According to the numbers presented by Tomorrow's Hope, there have been 46 overdose deaths in the past seven months. Three of the victims were just 14 years old.
The group said there have been two drug-related murders, two suspicious deaths, and overdose numbers are projected to increase by 20 per cent by December. Additionally, there were three people who were released from jail who committed acts of vandalism upon their release in an effort to be put back in jail.
In the month of May, 65 per cent of homeless people sought housing, but were unable to qualify due to a lack of proper identification, the group said.
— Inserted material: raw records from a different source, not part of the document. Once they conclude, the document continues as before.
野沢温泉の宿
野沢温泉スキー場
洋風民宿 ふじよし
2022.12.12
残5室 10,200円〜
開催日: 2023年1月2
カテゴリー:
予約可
Tomorrow's Hope member Bob Johnston explained that of the roughly 80 “houseless” individuals living in the city, nearly 50 per cent of them are struggling with addiction.
"The band-aid solutions should turn into a permanent building,” Johnston said. “There's many different ways of doing it, from an old school, the jail that's been closed for two years on Bancroft Drive, or even little villages like the old radar base.
"We can keep throwing money at shelters across the city, but at the end of the day, lives matter and winter is coming...that's why we really have to work together as an organization, as a city and a team and move forward."
Ward 12 Coun. Joscelyne Landry-Altmann tabled a suggestion for city staff to organize a public forum to bring support agencies to the table, along with members of the public to work together in finding solutions to issues that are plaguing the city's homeless population.
"We've had similar forums in the past, and we have the communication tools to get something going pretty quickly," said Landry-Altmann.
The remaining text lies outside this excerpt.